Чем это вызвано? Особенностями деспотического характера, эгоцентризмом или каким-то другим скрытым пороком? Беспричинную жестокость диктатора даже к своим ближайшим родственникам пытаются объяснить психическим заболеванием - паранойей. Кандидат медицинских наук В.Д. Тополянский в одном из номеров "Огонька" рассказал о загадочной смерти известного русского психиатра Бехтерева. Кончина последовала в 1927 году в Москве, после окончания работы первого Всесоюзного съезда невропатологов и психиатров. Человек богатырского здоровья и невероятной энергии, о котором в профессорских кругах говорили "неутомим, как Бехтерев", всемирно признанный учёный, работавший без развлечений и домашнего отдыха по 18 часов в сутки, вдруг погибает от "случайного" желудочно-кишечного заболевания и даже не в больнице, а в чужом доме. Начало заболевания связано как будто с посещением Малого театра, где после осмотра музея академику устроили что-то вроде импровизированного приёма, на котором подавали чай с пирожными.

Версия об отравлении пирожными живёт около семидесяти лет и передаётся от одного поколения врачей-психиатров к другому. По мнению В.Д. Тополянского, подтвердившего эту версию на основе хроники сенсации 1927 года, осевшей в подшивках тогдашних газет, в её пользу свидетельствует и то, что патологоанатомическое исследование тела скоропостижно скончавшегося Бехтерева не производилось, а это противоречило существовавшему и в те годы положению, требующему обязательного судебно-медицинского вскрытия во всех случаях скоропостижной смерти. Неожиданным было решение и о немедленной кремации тела - это сделали почему-то не в Ленинграде, где жил Бехтерев, а здесь же, в Москве. Беспрецедентным был и акт вскрытия прямо на частной квартире, где умер академик, его черепа, извлечения мозга и передачи его на временное хранение в Патологоанатомический институт.

Почему такая спешка? В 1927 году Крамер, сотрудник кафедры нервных болезней 2-го МГУ и одновременно директор поликлиники ЦЕКУБУ, осматривает Сталина по поводу развивающейся атрофии мышц левой руки. Диагностические сложности и особая ответственность за любые промахи в лечении побуждают Крамера предложить консультацию Бехтерева. Сталин колеблется, но вспоминает, что Бехтерев консультировал больного Ленина, и в середине декабря даёт согласие. Тогда Крамер отправляет Бехтереву телеграмму с просьбой позвонить по приезде в Москву.

Несколько дней каждый из них занят своими делами. За это время намечаются наиболее приемлемые сроки консультации - 22 и 23 декабря во второй половине дня. Не исключено, что Бехтерев осматривает Сталина дважды. Как протекает беседа прославленного врача и крайне трудного пациента, наверное, никогда не узнать. Но можно утверждать, что Бехтерев - блестящий психотерапевт - при больном произносит лишь слова ободрения. Свой ошеломляющий психиатрический диагноз "паранойя" он сообщает только врачу, пригласившему его на консультацию, и уезжает в театр.

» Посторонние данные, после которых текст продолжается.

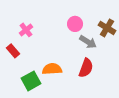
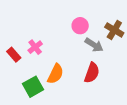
pink cross: (26, 30) -> (35, 47), moved
orange semicircle: (52, 69) -> (55, 74), turned 120

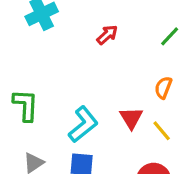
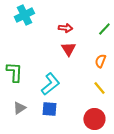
red arrow: (107, 35) -> (65, 28), turned 48
red triangle: (131, 118) -> (68, 49), moved

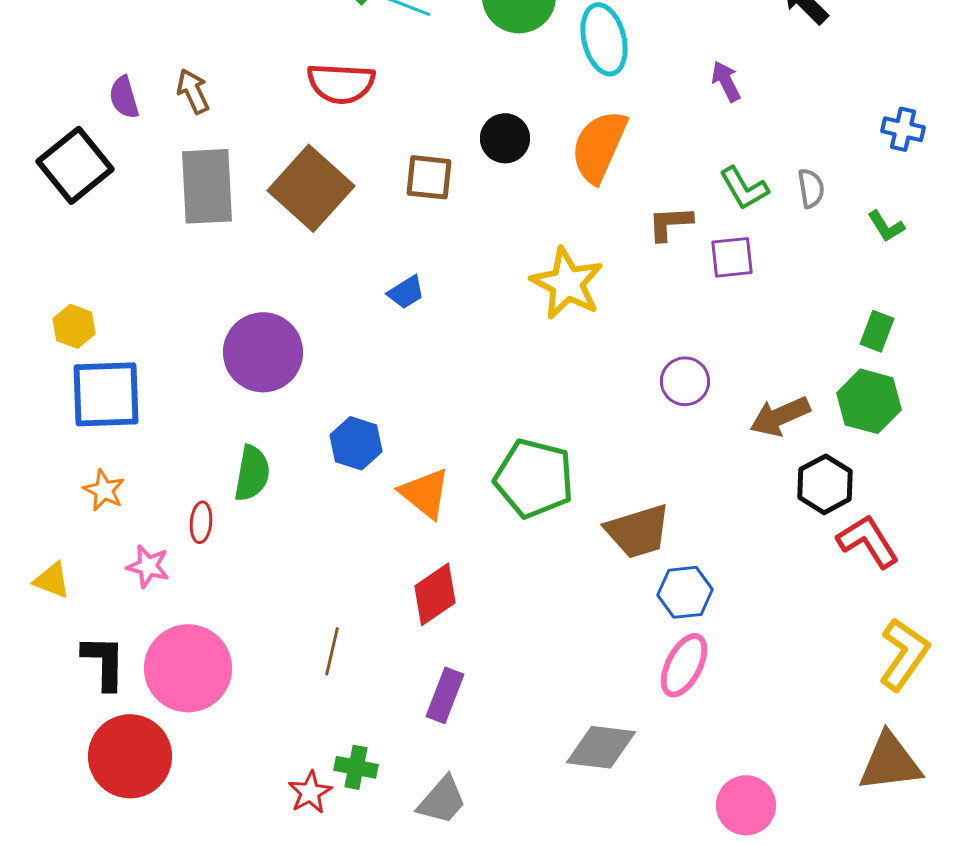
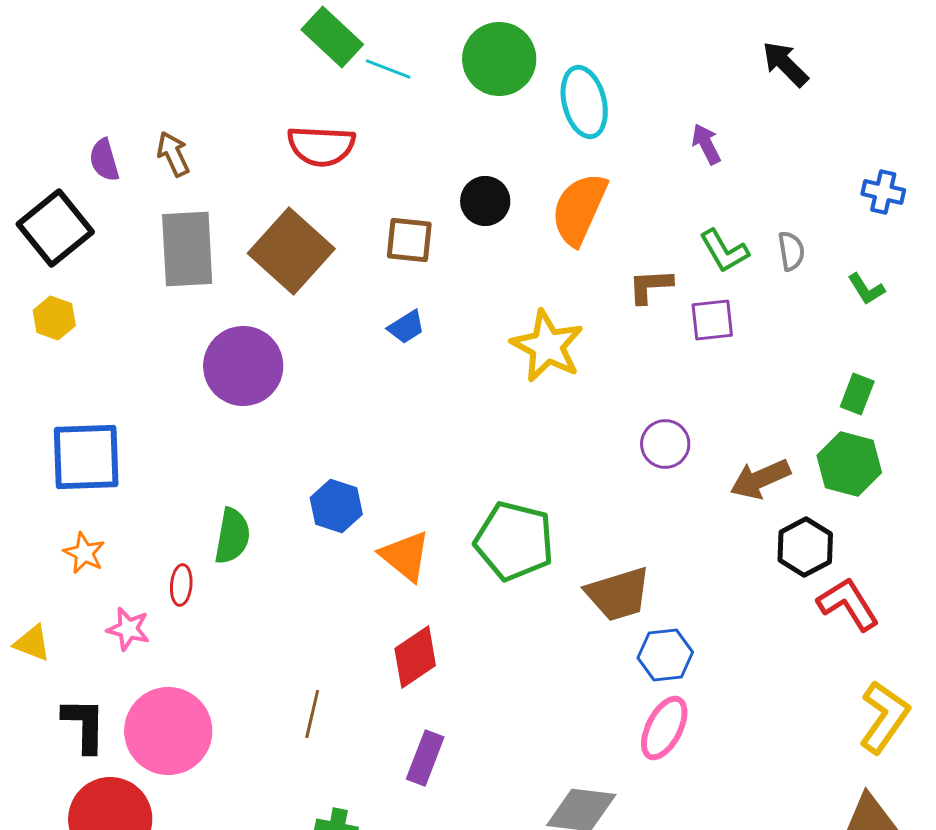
blue trapezoid: (406, 292) -> (406, 327), moved
yellow hexagon: (74, 326) -> (54, 318), moved
purple circle: (263, 352) -> (243, 366), moved

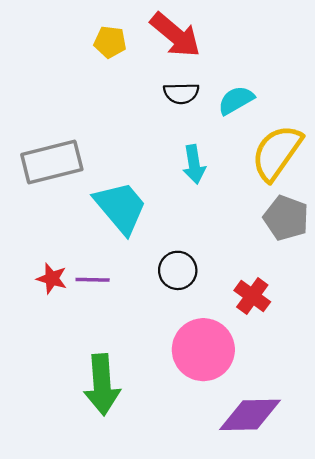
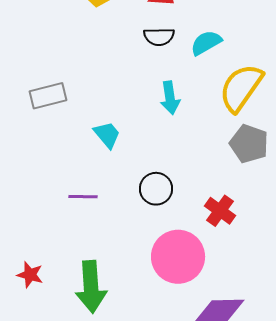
gray rectangle: (52, 162) -> (48, 96), size x0.7
cyan trapezoid: (121, 207) -> (107, 135), size x0.6
red star: (52, 279) -> (30, 275), moved

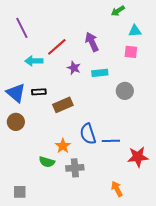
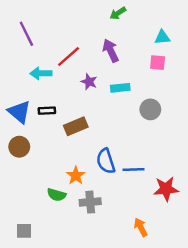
green arrow: (118, 11) -> (118, 13), moved

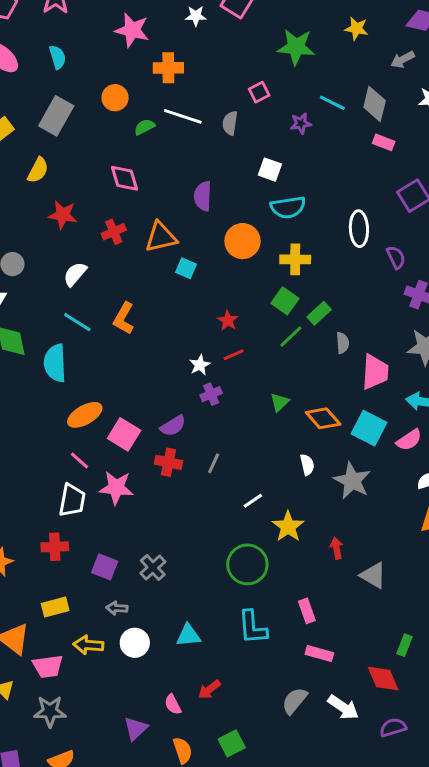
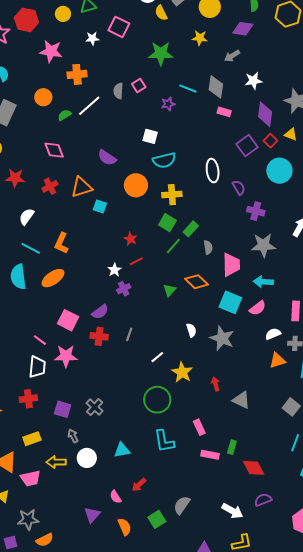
white line: (183, 116) -> (89, 106), turned -55
gray semicircle: (230, 123) -> (118, 91), moved
purple semicircle: (203, 196) -> (107, 158), turned -54
orange ellipse: (85, 415) -> (53, 278), moved
orange diamond: (323, 418) -> (196, 282), moved
gray arrow: (117, 608) -> (73, 436), turned 64
green rectangle: (405, 645) -> (232, 447), moved
gray semicircle: (295, 701) -> (182, 505), moved
white arrow: (343, 707) -> (232, 511), moved
gray star: (50, 711) -> (28, 519), moved

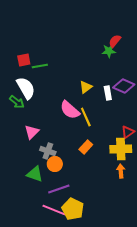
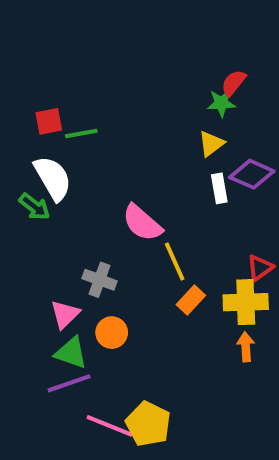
yellow triangle: (86, 87) -> (211, 144), moved
yellow line: (86, 117) -> (175, 261), moved
pink triangle: (32, 132) -> (65, 314), moved
orange rectangle: (86, 147) -> (191, 300), moved
gray cross: (48, 151) -> (99, 280), moved
purple line: (59, 189) -> (69, 383), moved

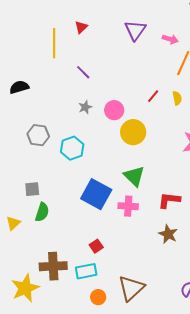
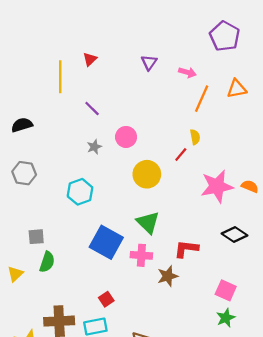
purple triangle: (135, 30) -> (149, 62), size x0.7
red line: (153, 96) -> (181, 155), moved
pink circle: (114, 110) -> (126, 137), moved
gray hexagon: (38, 135) -> (24, 173), moved
brown star: (168, 234) -> (168, 276), moved, turned 30

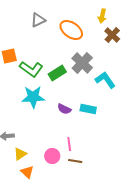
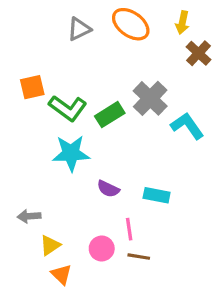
orange ellipse: (71, 30) -> (131, 24), moved
purple semicircle: (64, 109) -> (108, 189), moved
cyan rectangle: (88, 109) -> (157, 195), moved

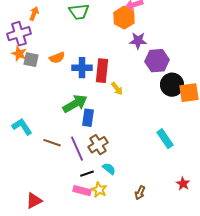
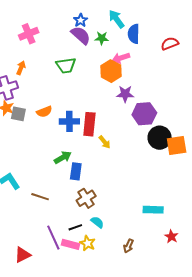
green arrow: (75, 104) -> (63, 157), size x0.7
cyan rectangle: (165, 139) -> (153, 210), moved, turned -54
purple line: (77, 149) -> (53, 238), moved

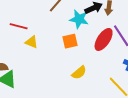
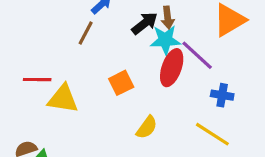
cyan star: (79, 19) -> (165, 40), moved
yellow triangle: (32, 42) -> (63, 99), size x1.5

Неизвестно, каким образом Сталину удаётся услышать заключение Бехтерева. Но с этого мгновения Бехтерев обречён, а его диагноз причислен к разряду государственных тайн. Ярость Сталина усугубляется отчётливым пониманием того, насколько взрывоопасна эта информация в руках участников оппозиции, ведь Бехтерев - член Ленинградского Совета - вполне способен поделиться ею с Зиновьевым.

Какое же содержание вкладывал Бехтерев в понятие "паранойя", задаётся вопросом автор публикации. Ведь этим греческим словом можно определить и тяжёлый психоз со стойким бредом, и особый вид психопатии со склонностью к образованию так называемых сверхценных идей и прежде всего об особом значении собственной личности. Наиболее вероятно, полагает исследователь, что Бехтерев имел в виду именно психопатию, когда человек сохраняет способность к логическим действиям. Лживость и лицемерие, непомерная жестокость и стремление завуалировать свои мотивы "высшей целью", крайний эгоцентризм в сочетании с не менее крайней подозрительностью позволяют властителям "нероновского типа", как говорил Бехтерев, даже убивая, оставаться убеждёнными в своей правоте: "вину они переносят на свои жертвы".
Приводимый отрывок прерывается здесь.